RECORD EXCERPTS section start

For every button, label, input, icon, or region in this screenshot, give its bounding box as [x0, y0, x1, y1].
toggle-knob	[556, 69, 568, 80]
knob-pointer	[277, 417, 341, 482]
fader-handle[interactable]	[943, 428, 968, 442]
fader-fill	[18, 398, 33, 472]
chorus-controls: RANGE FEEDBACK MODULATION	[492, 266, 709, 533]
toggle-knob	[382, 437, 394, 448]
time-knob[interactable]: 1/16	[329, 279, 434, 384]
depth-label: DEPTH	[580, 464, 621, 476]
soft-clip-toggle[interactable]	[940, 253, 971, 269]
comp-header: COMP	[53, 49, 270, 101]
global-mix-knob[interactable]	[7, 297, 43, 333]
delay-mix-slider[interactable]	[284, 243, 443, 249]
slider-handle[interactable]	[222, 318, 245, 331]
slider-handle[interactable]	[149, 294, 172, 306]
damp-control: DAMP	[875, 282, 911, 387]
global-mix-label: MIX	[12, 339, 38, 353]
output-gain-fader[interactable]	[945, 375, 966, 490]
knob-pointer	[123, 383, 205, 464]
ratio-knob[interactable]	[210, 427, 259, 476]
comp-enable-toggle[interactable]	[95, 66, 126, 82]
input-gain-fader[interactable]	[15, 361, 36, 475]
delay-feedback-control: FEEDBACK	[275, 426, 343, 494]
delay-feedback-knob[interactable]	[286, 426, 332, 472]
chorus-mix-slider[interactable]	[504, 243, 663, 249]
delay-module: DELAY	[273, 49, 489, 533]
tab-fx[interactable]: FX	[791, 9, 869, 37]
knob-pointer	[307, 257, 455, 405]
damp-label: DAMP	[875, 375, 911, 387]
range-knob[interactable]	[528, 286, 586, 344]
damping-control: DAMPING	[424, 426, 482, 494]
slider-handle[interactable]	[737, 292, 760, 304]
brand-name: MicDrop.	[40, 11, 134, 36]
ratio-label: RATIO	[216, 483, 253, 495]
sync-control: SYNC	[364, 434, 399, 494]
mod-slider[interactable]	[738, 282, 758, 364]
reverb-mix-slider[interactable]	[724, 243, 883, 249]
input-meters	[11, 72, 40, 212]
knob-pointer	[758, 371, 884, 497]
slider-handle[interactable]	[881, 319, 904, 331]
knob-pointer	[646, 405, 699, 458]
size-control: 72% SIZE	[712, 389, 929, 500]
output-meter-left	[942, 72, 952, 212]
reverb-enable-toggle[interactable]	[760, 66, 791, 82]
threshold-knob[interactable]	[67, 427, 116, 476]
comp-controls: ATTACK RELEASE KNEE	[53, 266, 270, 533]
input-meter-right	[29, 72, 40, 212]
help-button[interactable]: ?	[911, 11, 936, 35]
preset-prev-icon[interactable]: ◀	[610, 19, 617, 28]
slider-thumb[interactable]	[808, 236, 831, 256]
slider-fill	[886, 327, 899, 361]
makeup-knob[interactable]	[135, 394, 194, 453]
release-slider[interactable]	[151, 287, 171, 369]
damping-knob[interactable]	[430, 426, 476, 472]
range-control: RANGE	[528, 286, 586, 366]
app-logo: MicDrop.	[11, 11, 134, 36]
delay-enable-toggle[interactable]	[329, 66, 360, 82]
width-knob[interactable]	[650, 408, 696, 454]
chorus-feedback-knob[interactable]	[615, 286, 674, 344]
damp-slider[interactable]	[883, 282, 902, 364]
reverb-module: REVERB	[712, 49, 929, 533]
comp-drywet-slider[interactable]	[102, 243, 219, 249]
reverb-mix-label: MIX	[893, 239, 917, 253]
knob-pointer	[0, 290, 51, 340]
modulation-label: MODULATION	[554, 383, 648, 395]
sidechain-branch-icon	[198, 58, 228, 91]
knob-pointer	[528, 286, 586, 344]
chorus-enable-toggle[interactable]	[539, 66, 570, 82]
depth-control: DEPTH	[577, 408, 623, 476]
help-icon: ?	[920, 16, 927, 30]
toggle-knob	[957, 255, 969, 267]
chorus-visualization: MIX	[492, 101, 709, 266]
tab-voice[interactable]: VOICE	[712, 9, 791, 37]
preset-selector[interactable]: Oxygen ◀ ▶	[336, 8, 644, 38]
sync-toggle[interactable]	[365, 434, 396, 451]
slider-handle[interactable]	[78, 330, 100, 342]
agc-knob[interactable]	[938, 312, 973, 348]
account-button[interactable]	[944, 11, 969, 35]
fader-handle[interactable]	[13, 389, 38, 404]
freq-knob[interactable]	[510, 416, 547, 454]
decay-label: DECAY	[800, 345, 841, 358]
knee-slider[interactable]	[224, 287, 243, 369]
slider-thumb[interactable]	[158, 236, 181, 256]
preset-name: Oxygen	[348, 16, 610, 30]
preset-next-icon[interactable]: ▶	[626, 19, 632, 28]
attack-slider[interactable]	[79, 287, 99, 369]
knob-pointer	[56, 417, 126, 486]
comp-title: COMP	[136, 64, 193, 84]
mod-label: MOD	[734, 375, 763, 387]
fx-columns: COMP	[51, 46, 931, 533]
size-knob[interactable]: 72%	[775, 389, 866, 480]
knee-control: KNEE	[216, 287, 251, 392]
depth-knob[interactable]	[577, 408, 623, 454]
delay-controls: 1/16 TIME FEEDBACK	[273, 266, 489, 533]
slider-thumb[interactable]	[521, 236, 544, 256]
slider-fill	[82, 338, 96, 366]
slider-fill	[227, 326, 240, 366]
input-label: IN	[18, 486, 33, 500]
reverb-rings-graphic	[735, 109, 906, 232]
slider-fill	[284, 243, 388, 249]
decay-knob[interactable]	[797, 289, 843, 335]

RECORD EXCERPTS section end

### INSTRUCTIONS FOR THE TASK
Go through the records above and retype each one exactly.

### ANSWER BOX
For every button, label, input, icon, or region in this screenshot, give its bounding box as [x0, y0, x1, y1].
toggle-knob	[556, 69, 568, 80]
knob-pointer	[277, 417, 341, 482]
fader-handle[interactable]	[943, 428, 968, 442]
fader-fill	[18, 398, 33, 472]
chorus-controls: RANGE FEEDBACK MODULATION	[492, 266, 709, 533]
toggle-knob	[382, 437, 394, 448]
time-knob[interactable]: 1/16	[329, 279, 434, 384]
depth-label: DEPTH	[580, 464, 621, 476]
soft-clip-toggle[interactable]	[940, 253, 971, 269]
comp-header: COMP	[53, 49, 270, 101]
global-mix-knob[interactable]	[7, 297, 43, 333]
delay-mix-slider[interactable]	[284, 243, 443, 249]
slider-handle[interactable]	[222, 318, 245, 331]
slider-handle[interactable]	[149, 294, 172, 306]
damp-control: DAMP	[875, 282, 911, 387]
global-mix-label: MIX	[12, 339, 38, 353]
output-gain-fader[interactable]	[945, 375, 966, 490]
knob-pointer	[123, 383, 205, 464]
ratio-knob[interactable]	[210, 427, 259, 476]
comp-enable-toggle[interactable]	[95, 66, 126, 82]
input-gain-fader[interactable]	[15, 361, 36, 475]
delay-feedback-control: FEEDBACK	[275, 426, 343, 494]
delay-feedback-knob[interactable]	[286, 426, 332, 472]
chorus-mix-slider[interactable]	[504, 243, 663, 249]
delay-module: DELAY	[273, 49, 489, 533]
tab-fx[interactable]: FX	[791, 9, 869, 37]
knob-pointer	[307, 257, 455, 405]
damp-label: DAMP	[875, 375, 911, 387]
range-knob[interactable]	[528, 286, 586, 344]
damping-control: DAMPING	[424, 426, 482, 494]
slider-handle[interactable]	[737, 292, 760, 304]
brand-name: MicDrop.	[40, 11, 134, 36]
ratio-label: RATIO	[216, 483, 253, 495]
sync-control: SYNC	[364, 434, 399, 494]
mod-slider[interactable]	[738, 282, 758, 364]
reverb-mix-slider[interactable]	[724, 243, 883, 249]
input-meters	[11, 72, 40, 212]
knob-pointer	[758, 371, 884, 497]
slider-handle[interactable]	[881, 319, 904, 331]
knob-pointer	[646, 405, 699, 458]
size-control: 72% SIZE	[712, 389, 929, 500]
output-meter-left	[942, 72, 952, 212]
reverb-enable-toggle[interactable]	[760, 66, 791, 82]
threshold-knob[interactable]	[67, 427, 116, 476]
comp-controls: ATTACK RELEASE KNEE	[53, 266, 270, 533]
input-meter-right	[29, 72, 40, 212]
help-button[interactable]: ?	[911, 11, 936, 35]
preset-prev-icon[interactable]: ◀	[610, 19, 617, 28]
slider-thumb[interactable]	[808, 236, 831, 256]
slider-fill	[886, 327, 899, 361]
makeup-knob[interactable]	[135, 394, 194, 453]
release-slider[interactable]	[151, 287, 171, 369]
damping-knob[interactable]	[430, 426, 476, 472]
range-control: RANGE	[528, 286, 586, 366]
app-logo: MicDrop.	[11, 11, 134, 36]
delay-enable-toggle[interactable]	[329, 66, 360, 82]
width-knob[interactable]	[650, 408, 696, 454]
chorus-feedback-knob[interactable]	[615, 286, 674, 344]
damp-slider[interactable]	[883, 282, 902, 364]
reverb-module: REVERB	[712, 49, 929, 533]
comp-drywet-slider[interactable]	[102, 243, 219, 249]
reverb-mix-label: MIX	[893, 239, 917, 253]
knob-pointer	[0, 290, 51, 340]
modulation-label: MODULATION	[554, 383, 648, 395]
sidechain-branch-icon	[198, 58, 228, 91]
knob-pointer	[528, 286, 586, 344]
chorus-enable-toggle[interactable]	[539, 66, 570, 82]
depth-control: DEPTH	[577, 408, 623, 476]
help-icon: ?	[920, 16, 927, 30]
toggle-knob	[957, 255, 969, 267]
chorus-visualization: MIX	[492, 101, 709, 266]
tab-voice[interactable]: VOICE	[712, 9, 791, 37]
preset-selector[interactable]: Oxygen ◀ ▶	[336, 8, 644, 38]
sync-toggle[interactable]	[365, 434, 396, 451]
slider-handle[interactable]	[78, 330, 100, 342]
agc-knob[interactable]	[938, 312, 973, 348]
account-button[interactable]	[944, 11, 969, 35]
fader-handle[interactable]	[13, 389, 38, 404]
freq-knob[interactable]	[510, 416, 547, 454]
decay-label: DECAY	[800, 345, 841, 358]
knee-slider[interactable]	[224, 287, 243, 369]
slider-thumb[interactable]	[158, 236, 181, 256]
preset-name: Oxygen	[348, 16, 610, 30]
preset-next-icon[interactable]: ▶	[626, 19, 632, 28]
attack-slider[interactable]	[79, 287, 99, 369]
knob-pointer	[56, 417, 126, 486]
comp-title: COMP	[136, 64, 193, 84]
mod-label: MOD	[734, 375, 763, 387]
fx-columns: COMP	[51, 46, 931, 533]
size-knob[interactable]: 72%	[775, 389, 866, 480]
knee-control: KNEE	[216, 287, 251, 392]
depth-knob[interactable]	[577, 408, 623, 454]
delay-controls: 1/16 TIME FEEDBACK	[273, 266, 489, 533]
slider-thumb[interactable]	[521, 236, 544, 256]
slider-fill	[82, 338, 96, 366]
slider-fill	[227, 326, 240, 366]
input-label: IN	[18, 486, 33, 500]
reverb-rings-graphic	[735, 109, 906, 232]
slider-fill	[284, 243, 388, 249]
decay-knob[interactable]	[797, 289, 843, 335]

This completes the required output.